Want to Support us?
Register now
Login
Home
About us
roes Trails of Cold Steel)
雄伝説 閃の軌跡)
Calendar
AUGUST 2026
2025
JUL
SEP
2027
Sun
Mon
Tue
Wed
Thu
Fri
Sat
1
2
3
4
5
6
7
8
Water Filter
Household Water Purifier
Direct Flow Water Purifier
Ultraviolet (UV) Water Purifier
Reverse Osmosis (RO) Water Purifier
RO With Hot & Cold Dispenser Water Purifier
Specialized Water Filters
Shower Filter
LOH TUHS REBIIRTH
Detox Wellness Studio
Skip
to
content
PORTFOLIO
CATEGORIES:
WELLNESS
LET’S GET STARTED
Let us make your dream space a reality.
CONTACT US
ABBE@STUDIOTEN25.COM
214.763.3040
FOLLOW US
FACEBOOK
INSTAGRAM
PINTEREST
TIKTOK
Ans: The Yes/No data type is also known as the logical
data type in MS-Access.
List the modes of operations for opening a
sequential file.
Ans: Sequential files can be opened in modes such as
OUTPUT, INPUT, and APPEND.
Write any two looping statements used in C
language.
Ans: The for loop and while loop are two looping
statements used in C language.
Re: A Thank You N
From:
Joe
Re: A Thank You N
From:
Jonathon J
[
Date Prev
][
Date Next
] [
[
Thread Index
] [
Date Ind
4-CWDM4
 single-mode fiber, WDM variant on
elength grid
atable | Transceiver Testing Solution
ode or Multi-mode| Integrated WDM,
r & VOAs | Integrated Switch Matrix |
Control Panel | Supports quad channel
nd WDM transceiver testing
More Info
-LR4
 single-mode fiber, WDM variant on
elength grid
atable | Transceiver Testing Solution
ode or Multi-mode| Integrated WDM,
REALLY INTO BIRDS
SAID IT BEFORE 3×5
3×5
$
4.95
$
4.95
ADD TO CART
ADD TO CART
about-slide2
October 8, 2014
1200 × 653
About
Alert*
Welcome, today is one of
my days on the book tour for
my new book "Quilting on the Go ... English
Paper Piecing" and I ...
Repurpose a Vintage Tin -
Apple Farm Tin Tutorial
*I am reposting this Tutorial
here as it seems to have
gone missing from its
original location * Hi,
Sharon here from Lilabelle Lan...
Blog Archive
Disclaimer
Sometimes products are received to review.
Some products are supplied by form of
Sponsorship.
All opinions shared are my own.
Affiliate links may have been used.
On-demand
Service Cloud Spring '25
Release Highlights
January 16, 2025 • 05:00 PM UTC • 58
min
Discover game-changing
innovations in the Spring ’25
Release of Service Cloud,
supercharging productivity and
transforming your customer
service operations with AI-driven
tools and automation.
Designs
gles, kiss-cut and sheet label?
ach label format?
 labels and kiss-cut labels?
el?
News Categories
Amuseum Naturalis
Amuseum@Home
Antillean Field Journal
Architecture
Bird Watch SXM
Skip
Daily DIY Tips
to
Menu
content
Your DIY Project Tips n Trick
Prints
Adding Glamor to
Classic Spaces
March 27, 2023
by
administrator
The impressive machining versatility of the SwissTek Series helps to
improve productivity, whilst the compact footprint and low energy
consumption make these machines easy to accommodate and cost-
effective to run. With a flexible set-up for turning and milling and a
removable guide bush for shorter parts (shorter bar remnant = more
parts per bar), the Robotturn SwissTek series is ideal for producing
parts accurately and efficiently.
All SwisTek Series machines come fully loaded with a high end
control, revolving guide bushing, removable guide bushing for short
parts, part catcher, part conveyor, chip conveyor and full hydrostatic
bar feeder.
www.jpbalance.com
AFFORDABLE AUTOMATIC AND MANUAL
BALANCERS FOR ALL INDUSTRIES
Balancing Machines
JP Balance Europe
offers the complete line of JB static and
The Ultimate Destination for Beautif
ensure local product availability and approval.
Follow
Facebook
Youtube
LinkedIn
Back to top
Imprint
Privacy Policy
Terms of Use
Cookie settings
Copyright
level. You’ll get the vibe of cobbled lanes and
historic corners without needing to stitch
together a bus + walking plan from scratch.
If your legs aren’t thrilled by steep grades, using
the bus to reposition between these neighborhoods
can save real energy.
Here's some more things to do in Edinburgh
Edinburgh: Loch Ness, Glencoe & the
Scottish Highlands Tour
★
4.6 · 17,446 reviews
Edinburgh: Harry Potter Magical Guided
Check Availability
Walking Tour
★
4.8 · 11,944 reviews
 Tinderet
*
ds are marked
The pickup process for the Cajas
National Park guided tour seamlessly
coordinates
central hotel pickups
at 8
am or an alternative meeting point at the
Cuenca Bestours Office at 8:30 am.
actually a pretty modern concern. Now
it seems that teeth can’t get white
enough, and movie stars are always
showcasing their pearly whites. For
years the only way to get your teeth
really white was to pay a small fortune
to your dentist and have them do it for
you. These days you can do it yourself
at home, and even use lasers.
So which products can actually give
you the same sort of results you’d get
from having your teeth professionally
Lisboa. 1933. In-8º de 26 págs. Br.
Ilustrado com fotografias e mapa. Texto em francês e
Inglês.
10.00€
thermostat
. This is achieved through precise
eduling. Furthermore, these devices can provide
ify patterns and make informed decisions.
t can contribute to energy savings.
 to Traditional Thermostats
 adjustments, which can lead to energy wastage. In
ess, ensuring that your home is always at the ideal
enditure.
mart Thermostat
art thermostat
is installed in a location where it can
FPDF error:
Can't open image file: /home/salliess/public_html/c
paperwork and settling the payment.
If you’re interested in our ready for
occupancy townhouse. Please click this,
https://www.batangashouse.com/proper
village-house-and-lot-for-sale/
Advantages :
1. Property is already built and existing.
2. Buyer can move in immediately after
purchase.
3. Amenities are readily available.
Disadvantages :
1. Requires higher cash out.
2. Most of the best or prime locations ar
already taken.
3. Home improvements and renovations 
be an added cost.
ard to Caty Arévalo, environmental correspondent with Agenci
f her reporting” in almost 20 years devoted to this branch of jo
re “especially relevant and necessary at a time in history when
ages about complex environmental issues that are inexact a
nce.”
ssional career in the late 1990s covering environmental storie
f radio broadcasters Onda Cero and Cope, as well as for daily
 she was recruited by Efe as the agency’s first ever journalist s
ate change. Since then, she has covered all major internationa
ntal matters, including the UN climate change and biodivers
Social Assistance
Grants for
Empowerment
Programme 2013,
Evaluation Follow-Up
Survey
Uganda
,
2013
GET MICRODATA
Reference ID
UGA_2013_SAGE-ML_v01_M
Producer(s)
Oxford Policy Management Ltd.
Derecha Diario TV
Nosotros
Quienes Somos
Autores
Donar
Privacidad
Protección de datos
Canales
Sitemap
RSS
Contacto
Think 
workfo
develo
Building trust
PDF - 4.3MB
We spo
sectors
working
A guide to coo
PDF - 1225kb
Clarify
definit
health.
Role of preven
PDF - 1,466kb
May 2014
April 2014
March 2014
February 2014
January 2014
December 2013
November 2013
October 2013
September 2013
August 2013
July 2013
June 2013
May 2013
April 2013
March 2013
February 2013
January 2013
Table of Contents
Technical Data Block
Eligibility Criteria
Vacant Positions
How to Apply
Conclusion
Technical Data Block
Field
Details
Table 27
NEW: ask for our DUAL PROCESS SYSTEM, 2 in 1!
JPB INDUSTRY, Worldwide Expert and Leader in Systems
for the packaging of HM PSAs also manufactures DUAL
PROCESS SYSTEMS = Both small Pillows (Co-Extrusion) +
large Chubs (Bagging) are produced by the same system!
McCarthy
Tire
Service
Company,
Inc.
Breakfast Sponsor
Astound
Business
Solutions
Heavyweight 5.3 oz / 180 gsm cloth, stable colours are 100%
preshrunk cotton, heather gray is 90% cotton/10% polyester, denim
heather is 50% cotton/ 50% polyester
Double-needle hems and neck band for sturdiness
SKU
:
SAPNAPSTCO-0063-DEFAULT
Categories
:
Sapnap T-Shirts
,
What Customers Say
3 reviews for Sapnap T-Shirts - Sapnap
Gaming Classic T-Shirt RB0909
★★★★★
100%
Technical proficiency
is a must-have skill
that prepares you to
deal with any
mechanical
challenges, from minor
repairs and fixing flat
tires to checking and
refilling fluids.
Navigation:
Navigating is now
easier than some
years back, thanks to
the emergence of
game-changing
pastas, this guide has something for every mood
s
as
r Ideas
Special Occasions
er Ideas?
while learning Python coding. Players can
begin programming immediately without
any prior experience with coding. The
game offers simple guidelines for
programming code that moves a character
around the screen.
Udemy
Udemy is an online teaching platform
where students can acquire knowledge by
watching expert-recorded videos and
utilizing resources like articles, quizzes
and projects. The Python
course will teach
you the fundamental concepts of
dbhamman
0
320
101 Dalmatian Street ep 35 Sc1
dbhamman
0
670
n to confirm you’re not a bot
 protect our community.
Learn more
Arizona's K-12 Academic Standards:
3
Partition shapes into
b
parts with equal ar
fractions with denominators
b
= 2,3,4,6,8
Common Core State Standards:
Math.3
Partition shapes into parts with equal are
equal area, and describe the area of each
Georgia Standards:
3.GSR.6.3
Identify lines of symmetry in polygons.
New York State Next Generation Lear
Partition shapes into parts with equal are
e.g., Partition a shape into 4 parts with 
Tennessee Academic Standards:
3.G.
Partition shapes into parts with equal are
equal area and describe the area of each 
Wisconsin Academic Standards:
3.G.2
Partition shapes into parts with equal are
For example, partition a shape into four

———

Give the exact lines, and only those, from the line containing "JPB INDUSTRY, Worldwide" through the line containing "Common Core State" in the entries above.

Exercise solution:
JPB INDUSTRY, Worldwide Expert and Leader in Systems
for the packaging of HM PSAs also manufactures DUAL
PROCESS SYSTEMS = Both small Pillows (Co-Extrusion) +
large Chubs (Bagging) are produced by the same system!
McCarthy
Tire
Service
Company,
Inc.
Breakfast Sponsor
Astound
Business
Solutions
Heavyweight 5.3 oz / 180 gsm cloth, stable colours are 100%
preshrunk cotton, heather gray is 90% cotton/10% polyester, denim
heather is 50% cotton/ 50% polyester
Double-needle hems and neck band for sturdiness
SKU
:
SAPNAPSTCO-0063-DEFAULT
Categories
:
Sapnap T-Shirts
,
What Customers Say
3 reviews for Sapnap T-Shirts - Sapnap
Gaming Classic T-Shirt RB0909
★★★★★
100%
Technical proficiency
is a must-have skill
that prepares you to
deal with any
mechanical
challenges, from minor
repairs and fixing flat
tires to checking and
refilling fluids.
Navigation:
Navigating is now
easier than some
years back, thanks to
the emergence of
game-changing
pastas, this guide has something for every mood
s
as
r Ideas
Special Occasions
er Ideas?
while learning Python coding. Players can
begin programming immediately without
any prior experience with coding. The
game offers simple guidelines for
programming code that moves a character
around the screen.
Udemy
Udemy is an online teaching platform
where students can acquire knowledge by
watching expert-recorded videos and
utilizing resources like articles, quizzes
and projects. The Python
course will teach
you the fundamental concepts of
dbhamman
0
320
101 Dalmatian Street ep 35 Sc1
dbhamman
0
670
n to confirm you’re not a bot
 protect our community.
Learn more
Arizona's K-12 Academic Standards:
3
Partition shapes into
b
parts with equal ar
fractions with denominators
b
= 2,3,4,6,8
Common Core State Standards:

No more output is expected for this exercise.